This is a Matlab implementation of the algorithm in the following paper:
R. G. Gavaskar and K. N. Chaudhury, "Fast Adaptive Bilateral Filtering", IEEE Transactions on Image Processing, accepted.
DOI: 10.1109/TIP.2018.2871597
Before running the code, compile the MEX file in the 'fastABF' directory as follows:
mex MinMaxFilter.cpp
The core source files implementing the algorithm are located in 'fastABF'. To execute the algorithm, run the command
g = fastABF( f,rho,sigma,theta)
where
f = input image (m-by-n),
rho = width of the spatial Gaussian kernel,
sigma = width of the range Gaussian kernel, defined pixelwise (m-by-n),
theta = centering of the range Gaussian kernel, defined pixelwise (m-by-n).

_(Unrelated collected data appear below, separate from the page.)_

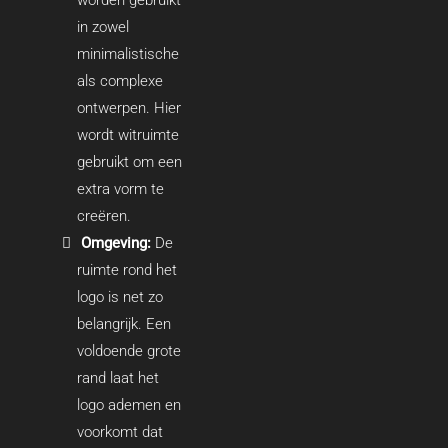
in zowel
minimalistische
als complexe
ontwerpen. Hier
wordt witruimte
gebruikt om een
extra vorm te
creëren.
Omgeving:
De
ruimte rond het
logo is net zo
belangrijk. Een
voldoende grote
rand laat het
logo ademen en
voorkomt dat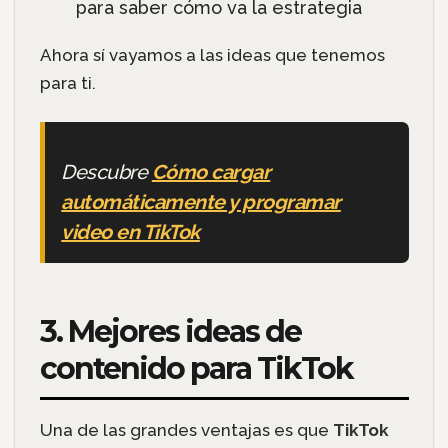
para saber cómo va la estrategia
Ahora sí vayamos a las ideas que tenemos
para ti.
Descubre
Cómo cargar
automáticamente y programar
video en TikTok
3. Mejores ideas de
contenido para TikTok
Una de las grandes ventajas es que
TikTok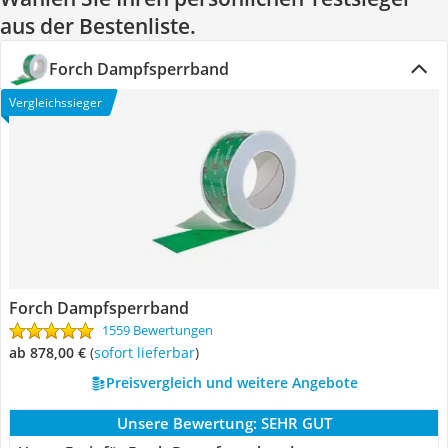
aus der Bestenliste.
Forch Dampfsperrband
Vergleichssieger
Forch Dampfsperrband
1559 Bewertungen
ab 878,00 €
(
Sofort lieferbar
)
Preisvergleich und weitere Angebote
Unsere Bewertung:
SEHR GUT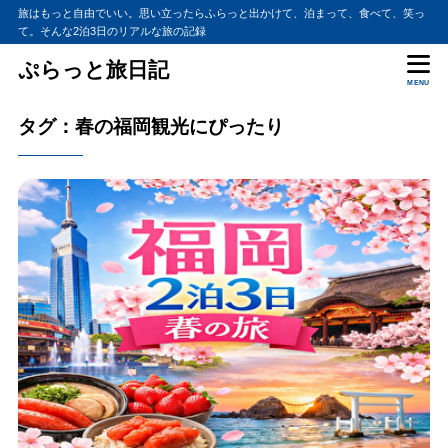
旅はもっと自由でいい。思い立ったらふらっと出かけて、泊まって、食べて、笑っ
て。そんな2泊3日のリアルな旅の記録
ぷらっと旅日記
MENU
タグ：春の福岡観光にぴったり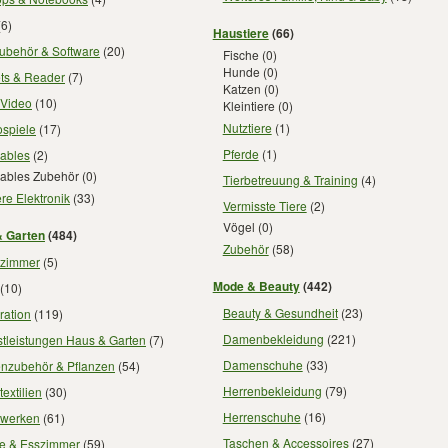
6)
Haustiere
(66)
ubehör & Software
(20)
Fische
(0)
Hunde
(0)
ets & Reader
(7)
Katzen
(0)
 Video
(10)
Kleintiere
(0)
Nutztiere
(1)
ospiele
(17)
Pferde
(1)
ables
(2)
ables Zubehör
(0)
Tierbetreuung & Training
(4)
re Elektronik
(33)
Vermisste Tiere
(2)
Vögel
(0)
 Garten
(484)
Zubehör
(58)
zimmer
(5)
Mode & Beauty
(442)
(10)
Beauty & Gesundheit
(23)
ration
(119)
Damenbekleidung
(221)
stleistungen Haus & Garten
(7)
Damenschuhe
(33)
enzubehör & Pflanzen
(54)
Herrenbekleidung
(79)
extilien
(30)
Herrenschuhe
(16)
werken
(61)
Taschen & Accessoires
(27)
e & Esszimmer
(59)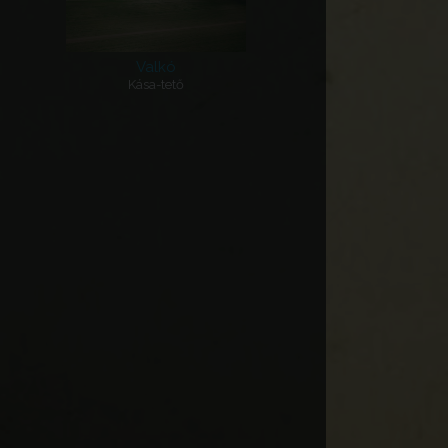
Valkó
Kása-tető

The main directory contains files to demonstrate application of the algorithm for image sharpening and noise removal, texture filtering, and JPEG deblocking. Run the files 'demo_sharpening.m', 'demo_texture.m', and 'demo_deblocking.m' respectively.
The image 'fish.jpg' used for texture filtering has been downloaded from the project webpage for the following paper:
L. Xu, Q. Yan, Y. Xia, and J. Jia, ''Structure extraction from texture via relative total variation,'' ACM Transactions on Graphics (TOG), 31(6), Article 139 (2012).